Godne uwagi inicjatywy w Australii obejmują Camberwell Grammar School w Canterbury w stanie Wiktoria, gdzie nauczyciele korzystali z zasobów opracowanych przez Edukacja ABC nauczyć swoich uczniów, jak identyfikować wiarygodne źródła wiadomości. Oraz program pilotażowy Uniwersytetu Canberra z wykorzystaniem programu Uniwersytetu Stanforda „czytanie boczne” Zasada jest testowana w trzech szkołach podstawowych i średnich ACT w tym roku. Program instruuje uczestników, aby otworzyli kolejną zakładkę i sprawdzili Wikipedię, czy natrafią na jakieś nieznane lub wątpliwe twierdzenia. Jeśli roszczenia nie można zweryfikować, przejdź dalej.
Taka edukacja informacyjna musi być uzupełniona świadomością norm i wartości demokratycznych.

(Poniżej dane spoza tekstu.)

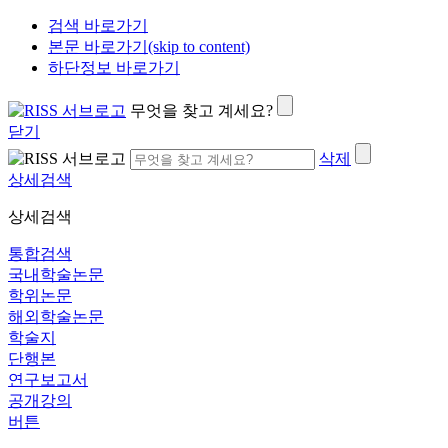
검색 바로가기
본문 바로가기(skip to content)
하단정보 바로가기
무엇을 찾고 계세요?
닫기
삭제
상세검색
상세검색
통합검색
국내학술논문
학위논문
해외학술논문
학술지
단행본
연구보고서
공개강의
버튼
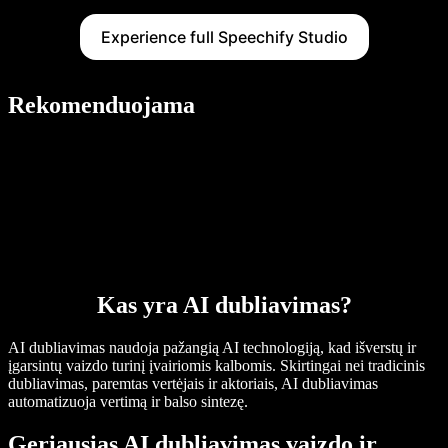
Experience full Speechify Studio
Rekomenduojama
Kas yra AI dubliavimas?
AI dubliavimas naudoja pažangią AI technologiją, kad išverstų ir
įgarsintų vaizdo turinį įvairiomis kalbomis. Skirtingai nei tradicinis
dubliavimas, paremtas vertėjais ir aktoriais, AI dubliavimas
automatizuoja vertimą ir balso sintezę.
Geriausias AI dubliavimas vaizdo ir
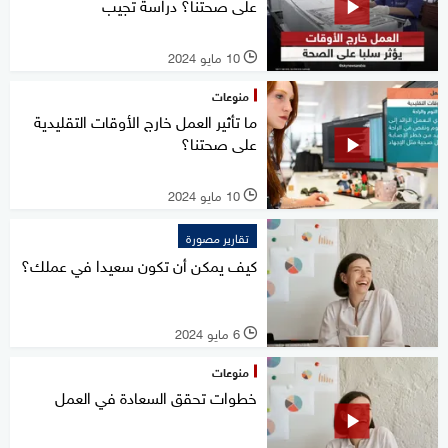
على صحتنا؟ دراسة تجيب
10 مايو 2024
l
منوعات
ما تأثير العمل خارج الأوقات التقليدية
على صحتنا؟
10 مايو 2024
l
تقارير مصورة
كيف يمكن أن تكون سعيدا في عملك؟
6 مايو 2024
l
منوعات
خطوات تحقق السعادة في العمل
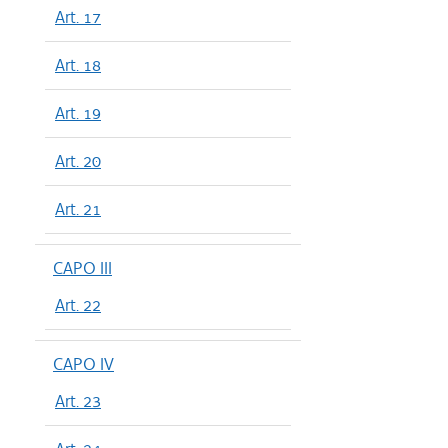
Art. 17
Art. 18
Art. 19
Art. 20
Art. 21
CAPO III
Art. 22
CAPO IV
Art. 23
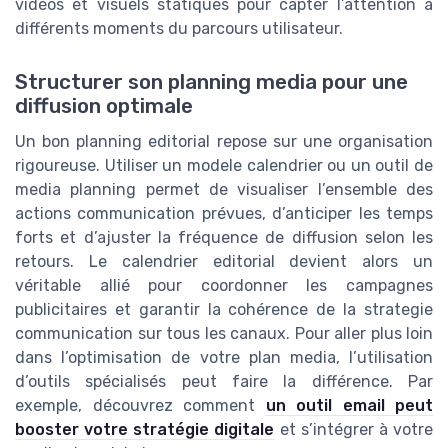
vidéos et visuels statiques pour capter l’attention à
différents moments du parcours utilisateur.
Structurer son planning media pour une
diffusion optimale
Un bon planning editorial repose sur une organisation
rigoureuse. Utiliser un modele calendrier ou un outil de
media planning permet de visualiser l’ensemble des
actions communication prévues, d’anticiper les temps
forts et d’ajuster la fréquence de diffusion selon les
retours. Le calendrier editorial devient alors un
véritable allié pour coordonner les campagnes
publicitaires et garantir la cohérence de la strategie
communication sur tous les canaux. Pour aller plus loin
dans l’optimisation de votre plan media, l’utilisation
d’outils spécialisés peut faire la différence. Par
exemple, découvrez comment
un outil email peut
booster votre stratégie digitale
et s’intégrer à votre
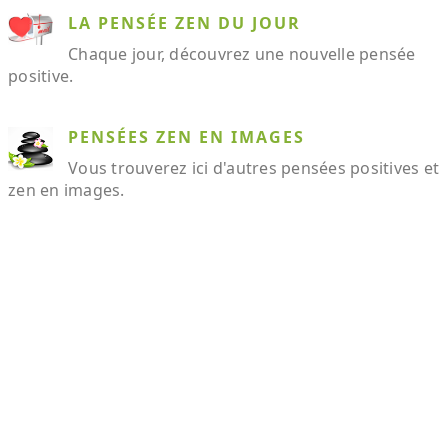
LA PENSÉE ZEN DU JOUR
Chaque jour, découvrez une nouvelle pensée
positive.
PENSÉES ZEN EN IMAGES
Vous trouverez ici d'autres pensées positives et
zen en images.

Powinna również obejmować lepsze zrozumienie znaczenia prywatności: im więcej dzielimy się informacjami o sobie, tym większe prawdopodobieństwo, że staniemy się celem kampanii dezinformacyjnych.

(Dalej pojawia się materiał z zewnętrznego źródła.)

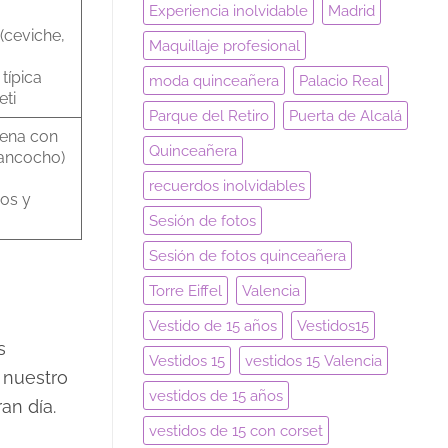
Experiencia inolvidable
Madrid
(ceviche,
Maquillaje profesional
típica
moda quinceañera
Palacio Real
eti
Parque del Retiro
Puerta de Alcalá
Cena con
Quinceañera
sancocho)
recuerdos inolvidables
sos y
Sesión de fotos
Sesión de fotos quinceañera
Torre Eiffel
Valencia
Vestido de 15 años
Vestidos15
s
Vestidos 15
vestidos 15 Valencia
 nuestro
vestidos de 15 años
an día.
vestidos de 15 con corset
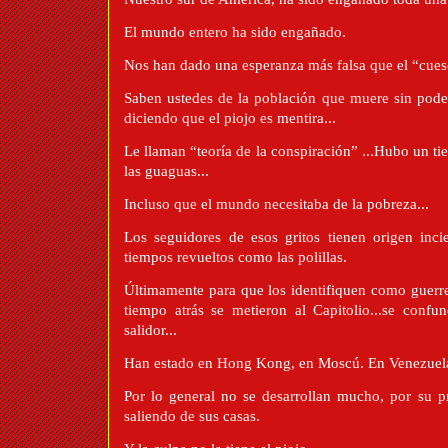
El mundo entero ha sido engañado.
Nos han dado una esperanza más falsa que el “cuesc
Saben ustedes de la población que muere sin poder 
diciendo que el piojo es mentira...
Le llaman “teoría de la conspiración” ...Hubo un t
las guaguas...
Incluso que el mundo necesitaba de la pobreza...
Los seguidores de esos gritos tienen origen inci
tiempos revueltos como las polillas.
Últimamente para que los identifiquen como guerrer
tiempo atrás se metieron al Capitolio...se confun
salidor...
Han estado en Hong Kong, en Moscú. En Venezuela
Por lo general no se desarrollan mucho, por su pr
saliendo de sus casas.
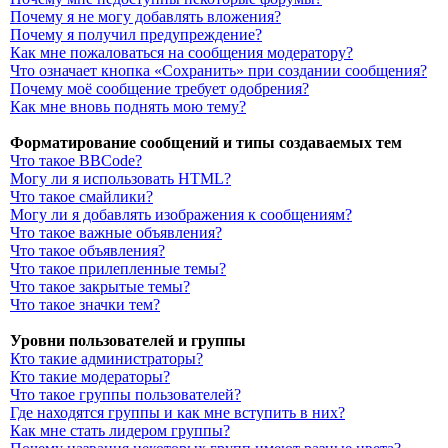
Почему я не могу добавлять вложения?
Почему я получил предупреждение?
Как мне пожаловаться на сообщения модератору?
Что означает кнопка «Сохранить» при создании сообщения?
Почему моё сообщение требует одобрения?
Как мне вновь поднять мою тему?
Форматирование сообщений и типы создаваемых тем
Что такое BBCode?
Могу ли я использовать HTML?
Что такое смайлики?
Могу ли я добавлять изображения к сообщениям?
Что такое важные объявления?
Что такое объявления?
Что такое прилепленные темы?
Что такое закрытые темы?
Что такое значки тем?
Уровни пользователей и группы
Кто такие администраторы?
Кто такие модераторы?
Что такое группы пользователей?
Где находятся группы и как мне вступить в них?
Как мне стать лидером группы?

Chociaż dezinformacja może trwać, a nawet prosperować w niektórych zakątkach, naszą najlepszą linią obrony jest zapewnienie, że czytamy informacje z wielu wiarygodnych źródeł; korzystać z usług sprawdzania faktów; i są bardziej wnikliwe w tym, co czytamy i udostępniamy.
Mówiąc prościej, nie karm trolli – ani platform, na których się rozwijają.
O autorze
Mathieu O'Neil, profesor nadzwyczajny Centrum Badań Komunikacji, Wiadomości i Mediów, University of Canberra i Michaela Jensena, profesor nadzwyczajny, Institute for Governance and Policy Analysis, University of Canberra, University of Canberra
Artykuł został opublikowany ponownie Konwersacje na licencji Creative Commons. Przeczytać oryginalny artykuł.